Business law capabilities
Entity Formation & Structuring
LLCs, corporations, partnerships, and joint ventures, structured correctly from the beginning. I don't just file paperwork. I ask the questions that determine whether you need a single-member LLC or a multi-class equity structure, and I build it to support where your business is headed, not just where it is today. Texas entity formation runs through the Business Organizations Code, Chapter 21 for for-profit corporations, Chapter 101 for limited liability companies, Chapter 152 for partnerships. TBOC §3.005 sets the floor for what every certificate of formation must contain; the supplemental provisions for each entity type add the operational structure on top. The decisions made at this stage compound for years afterward.
Contracts & Commercial Agreements
Drafting, reviewing, and negotiating the agreements that move your business forward. Vendor contracts, customer agreements, service agreements, licensing deals, NDAs, and the commercial terms that protect your position without killing the deal.
M&A, Buying or Selling a Business
Whether you're acquiring a competitor, merging with a partner, or selling the business you've built, I handle the transaction from letter of intent through closing. Due diligence, deal structure, purchase agreements, representations and warranties, and post-closing integration. Mergers in Texas are filed through TBOC §10.151 (Certificate of Merger and Exchange). Asset purchases, conversions, and interest exchanges have their own statutory frameworks within Chapter 10. The deal documents that translate business intent into legal effect are where most of the value gets captured, or lost.
Capital Raises & Investor Relations
Equity and debt financing, term sheets, subscription agreements, investor rights, and the securities compliance that comes with bringing in outside capital. I've raised money on both sides of the border and I know what investors expect, and what founders should protect. Capital raises in Texas implicate the Texas Securities Act, recodified effective January 1, 2022 at Texas Government Code Chapters 4001–4008. Older treatments still cite the prior Civil Statutes article numbers; the modern codification is the authoritative reference. Most Texas private placements use exemptions under Chapter 4005, often paired with federal Regulation D filings.
Shareholder & Partnership Agreements
Buy-sell agreements, operating agreements, shareholder rights, drag-along and tag-along provisions, and the governance terms that prevent partner disputes from becoming litigation. These agreements are the foundation of every multi-owner business. Getting them right at the beginning costs a fraction of fixing them later. Texas shareholders' agreements operate under TBOC §21.101 and the related provisions in Subchapter B of Chapter 21. Related-party transactions sit under TBOC §21.418, the section governing contracts and transactions involving interested directors and officers.
Exit Planning
If you're building toward a sale, a transition, or a succession, the planning should start years before the transaction. I help business owners understand their options, structure the business for maximum value, and execute the exit on terms that reflect what they've built.
Business Risk Audits
A structured review of your contracts, insurance, compliance obligations, and operational exposure. Most business owners don't know where their risk concentrations are until something goes wrong. I find them first.

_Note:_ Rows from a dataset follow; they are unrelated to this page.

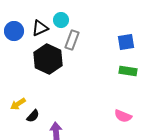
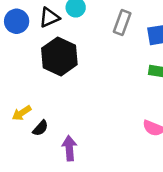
gray rectangle: (72, 40) -> (122, 23), moved

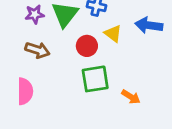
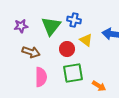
purple star: (35, 14) -> (21, 26), moved
pink semicircle: (25, 91) -> (41, 77), moved

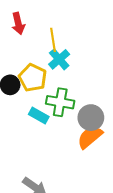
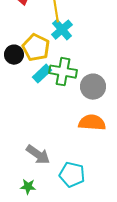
cyan rectangle: (39, 116) -> (42, 74), moved, turned -72
orange semicircle: (90, 137) -> (92, 123), moved, turned 44

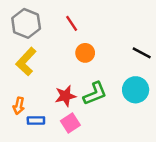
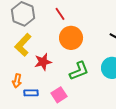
orange circle: (85, 53) -> (71, 38), size x1.5
red star: (65, 96) -> (43, 62), moved

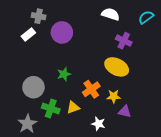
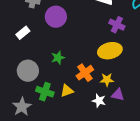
white rectangle: (28, 34) -> (23, 33), moved
yellow ellipse: (117, 67) -> (110, 51), turned -40
white star: (98, 124) -> (99, 101), moved

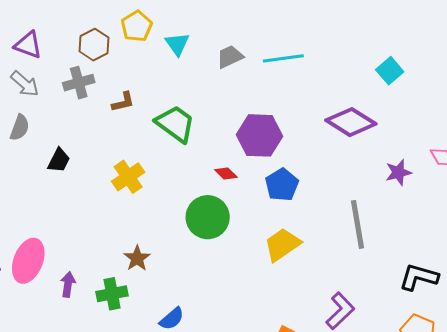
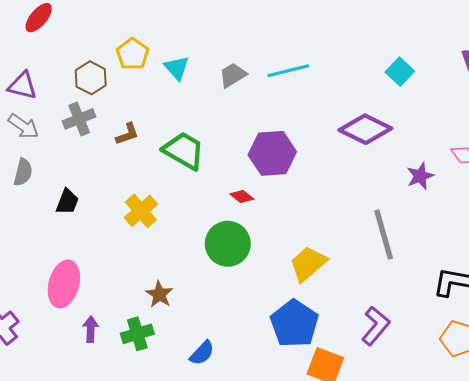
blue pentagon: (282, 185) -> (294, 324), moved, size x1.4
pink ellipse: (28, 261) -> (64, 284), moved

The Scale bridge: When your business needs IP protection, a real estate transaction, employment counsel, or litigation support, I bring in a Scale LLP colleague. One relationship. National depth.
The Texas Business Law Stack
Four statutes define the working framework of Texas business law in 2026. Each layer builds on the foundation underneath it, and decisions made at one layer affect the options available at the next. Texas businesses operating without an understanding of how the stack fits together typically miss optimization opportunities, or miss compliance obligations.
Business Organizations Code
The Texas Business Organizations Code (BOC) is the foundational layer. Entity formation (LLCs, corporations, partnerships, professional entities), internal affairs governance, member and shareholder rights, fiduciary duties, dissolution, merger, and conversion all live here.
For any Texas entity, the BOC is the default operating manual, and decisions to opt in to SB 29 provisions or opt out of default duties are layered on top of this foundation. Get the BOC right, and the other layers stack cleanly.
Senate Bill 29
Effective May 2025, SB 29 reformed multiple aspects of Texas corporate governance: codified business judgment rule application under TBOC § 21.419(c), expanded fiduciary duty modification options, established a 3% ownership threshold for derivative suits (§ 21.552(a)(3)), codified jury trial waivers (§ 2.115), and tightened books-and-records demand procedures (§ 21.218).
Many SB 29 provisions are opt-in or opt-out by charter or operating-agreement choice, not automatic. The bill's benefits depend on entity-specific governance decisions made deliberately.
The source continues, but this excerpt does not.